Try it: Each line from the one containing "L版 70円（税込） 2L版 150円（税込） 六切り 700円（税込） 六切り（額" to the end of the entries is to be repeated exactly, and no other line.

Records from a data collection
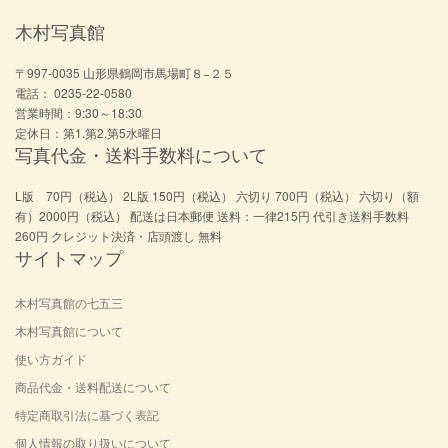
木村写真館
〒997-0035 山形県鶴岡市馬場町８−２５
電話： 0235-22-0580
営業時間：9:30～18:30
定休日：第1.第2.第5水曜日
写真代金・送料手数料について
L版 70円（税込） 2L版 150円（税込） 六切り 700円（税込） 六切り（額
有）2000円（税込） 配送は日本郵便 送料：一律215円 代引き送料手数料
260円 クレジット決済・店頭渡し 無料
サイトマップ
木村写真館の七五三
木村写真館について
使い方ガイド
商品代金・送料配送について
特定商取引法に基づく表記
個人情報の取り扱いについて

Task output:
L版 70円（税込） 2L版 150円（税込） 六切り 700円（税込） 六切り（額
有）2000円（税込） 配送は日本郵便 送料：一律215円 代引き送料手数料
260円 クレジット決済・店頭渡し 無料
サイトマップ
木村写真館の七五三
木村写真館について
使い方ガイド
商品代金・送料配送について
特定商取引法に基づく表記
個人情報の取り扱いについて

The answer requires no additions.